Schiava sessuale del vicino: “Io le persone le porto all’inferno”

RAVENNA. «Io le persone le porto all’inferno e poi le riporto fuori prendendole piano piano per i capelli». Era stata questa la premessa del “patto” con il vicino di casa, al quale quella che sarebbe diventata la sua “schiava sessuale” aveva promesso di affidarsi completamente per intraprendere un fantomatico percorso terapeutico e ritrovare la serenità nel rapporto di coppia con il fidanzato. Un accordo che si sarebbe tramutato in cinque giorni da incubo, costellati di pratiche sadomaso, punizioni corporali, pressioni psicologiche e rapporti intimi oltre il limite tollerato, sfociati in violenze sessuali. Emergono nuovi elementi sulla vicenda denunciata da una donna residente nella Bassa Romagna lo scorso 26 luglio, che ha portato all’arresto di un 42enne di origini campane e alla denuncia della moglie 34enne.

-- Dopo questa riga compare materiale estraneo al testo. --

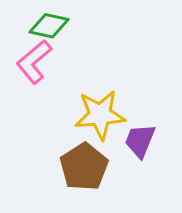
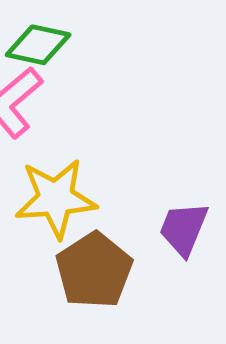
yellow star: (100, 115) -> (56, 198), moved

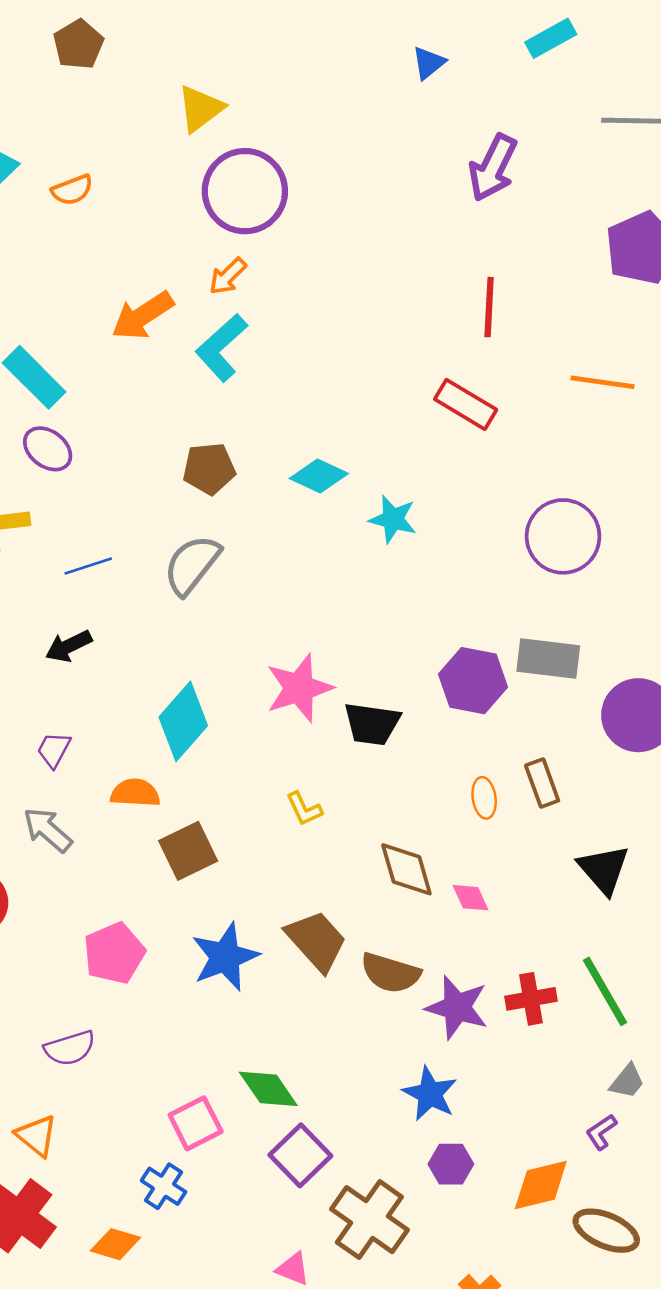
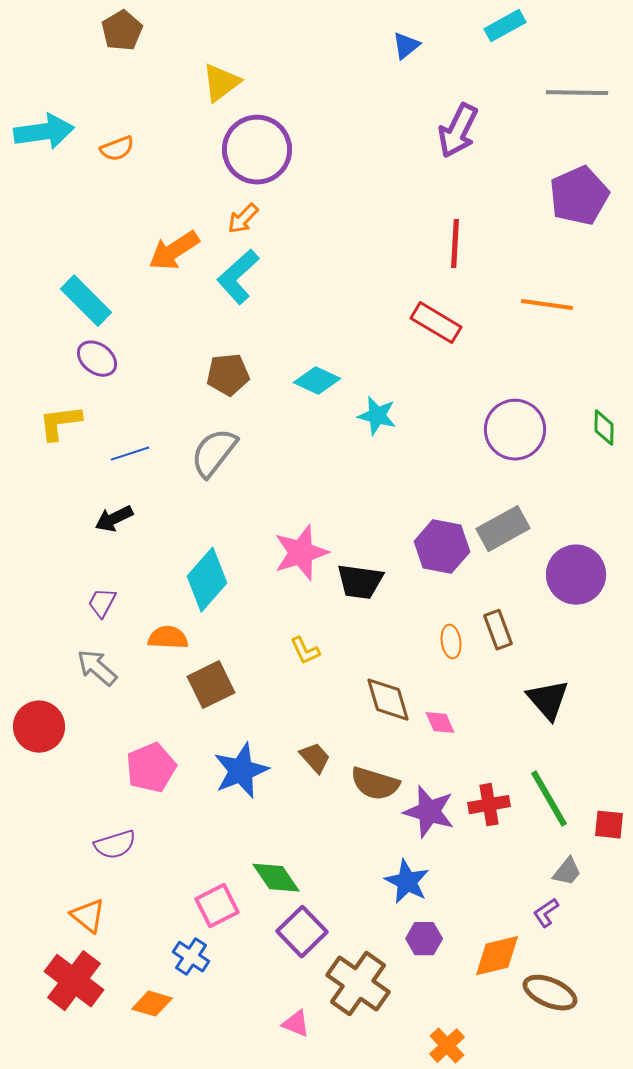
gray rectangle: (548, 658) -> (503, 529), turned -36
brown trapezoid: (316, 941) -> (315, 758), size x0.6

L’adescamento dopo la lite

Era stata una discussione tra la vittima e il fidanzato a fornire il pretesto al vicino per intromettersi nella vita della coppia. Era accaduto il 17 luglio. La ragazza – così ripercorre i fatti l’ordinanza di custodia cautelare emessa dal giudice per le indagini preliminari Andrea Galanti – anche su insistenza del compagno, aveva accettato e si era trasferita a vivere nell’appartamento sopra, ospite dei coniugi. Avrebbe dovuto evitare ogni contatto con il convivente, così le era stato ordinato, imponendole di consegnare anche le chiavi di casa. Fin dai primi giorni, tuttavia, i vicini avevano fatto cadere il velo di quello che la giovane avrebbe dovuto passare. Il 19 luglio, mostrandole i profili in rete nei quali sia l’uomo che la moglie si cimentavano in attività erotiche, avevano avviato la “terapia”. Il 42enne l’aveva afferrata per i capelli, obbligandola a un rapporto orale. Lei non aveva trovato la forza di ribellarsi, decidendo di non dire nulla al fidanzato. La sera seguente era stata costretta a un rapporto completo; «Sì padrone», aveva risposto quando l’uomo le aveva chiesto se le fosse piaciuto. E ancora, il giorno dopo aveva accettato di consumare 5 grammi di cocaina e di prestarsi a un’ulteriore prestazione a tre, alla quale si era unita anche la moglie del vicino. Il tutto si era riproposto nel corso della nottata, quando la vittima, scegliendo «il male minore» per non contraddire i coniugi, aveva accettato di prestarsi a un rapporto omosessuale con la 34enne. Da qui la contestazione del reato di violenza sessuale di gruppo, con una serie di aggravanti che vanno dall’utilizzo di stupefacenti, all’aver commesso il fatto limitando la libertà personale della ragazza (tra le accuse figura anche il sequestro di persona) e in presenza di un minorenne, nello specifico il figlio piccolo dei coniugi.

Tra le accuse ci sono anche le lesioni personali lievi, come “sculacciate” o percosse con un cucchiaio da cucina. Ma anche ustioni, dovute a una sigaretta spenta su un polso come punizione per essersi riavvicinata al fidanzato, a sua volta “tentato” dai coniugi in altre occasioni con proposte per coinvolgerlo in quei “giochi” osé. «Mettiti contro di me se hai il coraggio, tanto non ti crede nessuno, ti faccio una controdenuncia e ti ammazzo se provi a farmi casino», avrebbe detto il vicino alla giovane.

La “fuga” in ospedale

Le indagini da parte del commissariato di Lugo sono partite quando il 26 luglio la donna ha chiesto aiuto al pronto soccorso, accompagnata dal compagno, riferendo di essere stata vittima di violenze sessuali e di essere stata segregata in casa per giorni. Era scattata una perquisizione nell’appartamento dei due indagati, rinvenendo sex toys e attrezzature per pratiche sadomaso. Una volta conclusa, il 42enne aveva manifestato alla coppia il proprio dissenso per la denuncia: si era presentato con il verbale alla porta. Lei, sentendolo, si era nascosta registrando la conversazione con il fidanzato: «Questo è un regalo della m… della ragazza tua».

Sia la vittima che il compagno sono stati sentiti, e sulla base delle indagini della Polizia, il 14 agosto, il gip ha emesso su richiesta della Procura l’ordinanza di custodia cautelare per «fatti – così si legge – che oscillano tra il reale e il surreale». Portato in carcere, il 42enne (difeso, così come la moglie, dall’avvocato Nicola Casadio) attende ora l’interrogatorio di garanzia.